None of it felt strange or out of place. In fact, was it almost perfectly Pittsburgh—just as Micheal Sparks intended it to be.
Sparks—organizer of the national pop-up dinner series Underground Kitchen—brought the event to his hometown for the first time Wednesday night, showcasing a spectacular six-course meal for a sold-out crowd at the August Wilson Center for African American Culture. Details of the dinner, including its menu and location, were kept under wraps until shortly before the event, giving the evening’s festivities—which included an opera performance, a DJ set and (naturally) a few spontaneous Steelers chants—an added touch of surprise.
They say every displaced Pittsburgher eventually finds a way back.
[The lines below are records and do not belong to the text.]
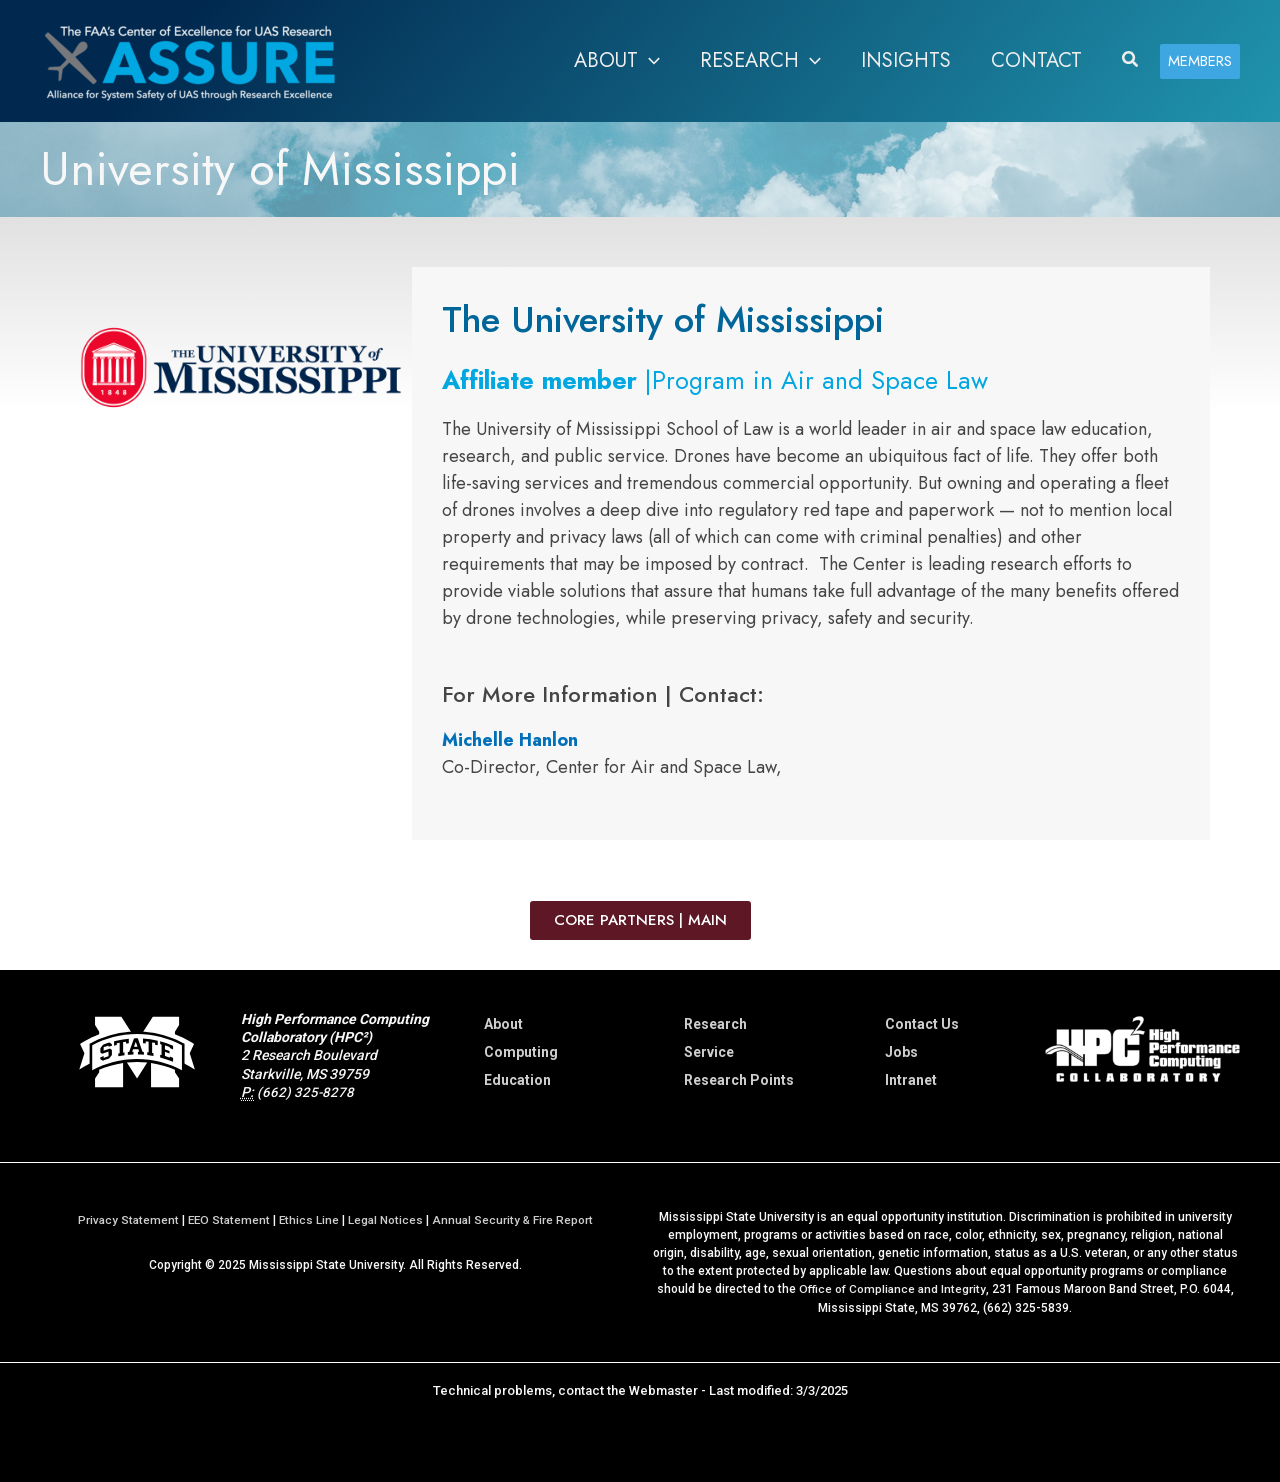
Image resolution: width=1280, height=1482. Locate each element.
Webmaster (663, 1389)
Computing (521, 1052)
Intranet (911, 1080)
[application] (649, 61)
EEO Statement (227, 1220)
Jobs (901, 1052)
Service (709, 1052)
Maybe so, but few can plan a homecoming quite like Sparks.

“The whole thing is phenomenal,” said Bridget Ford, one of 65 diners at the event. “It opens doors for people to taste things they’ve never tasted before. [Sparks] has this ability to make everyone feel welcome. Outsiders feel like insiders, and everyone has a great time. It’s like magic.”
For Sparks, it’s all part of the experience he sets out to create: a jubilant meld of food and camaraderie. “It’s like Cirque du Soleil meets a dinner party,” he says of Underground Kitchen. “Growing up in Pittsburgh, our family meals were where everything happened. We took them seriously—we’re the kind of people who take a month to plan a tailgate party. So in bringing Underground Kitchen to Pittsburgh, I knew I had to get it right.”
To do so, Sparks enlisted J. Ponder, a traveling chef who rose to prominence after taking home the top prize on the Food Network’s Cutthroat Kitchen. A Georgia native who now lives in Virginia Beach, Ponder had never been to Pittsburgh when he got the call from Sparks. “He told me, ‘This is Pittsburgh—we have to wow them,’” says Ponder. “So I researched what Pittsburghers eat and what the culture is like here. I found that it’s really a melting pot—it’s not like Miami, where seafood is everything, or Maryland, where everyone eats crab.”
To reflect the city’s varied tastes, Ponder created “Air, Land & Sea,” a menu featuring everything from duck breast with raisin mostarda to lamb chops with cous cous and pan-seared salmon with pumpkin squash purée. “I was trained as a French chef in culinary school, so I went with some classic French techniques,” he says. “The sauces, the cooking methods, and keeping it simple with salt and pepper—it lets the ingredients speak for themselves.”
Giving Ponder a platform for his award-winning work is part of Underground Kitchen’s mission, says Sparks. “Nationally, minority and women chefs rarely get the exposure they deserve.” Featuring Ponder—a Black chef—was one way Sparks could counteract that, he says, and “the August Wilson Center was the perfect place to do that.”
The Center is special for another reason, too, says Sparks—it’s a symbol of just how much his hometown has changed. “As a young African-American man from Pittsburgh, I couldn’t make it here as a designer,” he says of his early career. “I knew from an early age that I had to get out. So the fact that so much is happening here, and that this beautiful Center exists now, warms my heart.”
Sparks’ career as a designer has taken him around the world: First as creative director for Louis Vuitton in Madrid; then to New York City to open his own design business; and finally to Richmond, Virginia, where he now lives with his partner. It was there, he says, that he developed the idea for Underground Kitchen. “Richmond, like Pittsburgh, is very much a car community. You get in your car in the morning and you drive to the office, and then you drive home. You never have to talk to anybody except your colleagues. Being the people person that I am, I found that really difficult after living in New York.”
To get to know their neighbors, Sparks and his partner began inviting them over for drinks. “Well, drinks turn into dinner, and dinner turns into people begging to come back for more,” says Sparks, laughing. “It kind of got out of hand. So we started hiring chefs to come to our house and cook, and eventually it developed into this pop-up dinner series that we could use to raise money for worthy causes.”
Since 2010, says Sparks, Underground Kitchen has given scholarships to hospitality and culinary students. “The whole thing just keeps growing,” he says, who has operated in numerous cities.
As of Wednesday night, Sparks can add his hometown to the list. And with a second Pittsburgh event planned for November, he hopes to share his family’s ethos with even more eager diners. “My family taught me that food is where the heart is,” he says. “Food is how you understand where people are coming from. You know, we live in such a crazy political climate—people are trying to divide us. But food shows us how to come together, to support one another, to love one another.”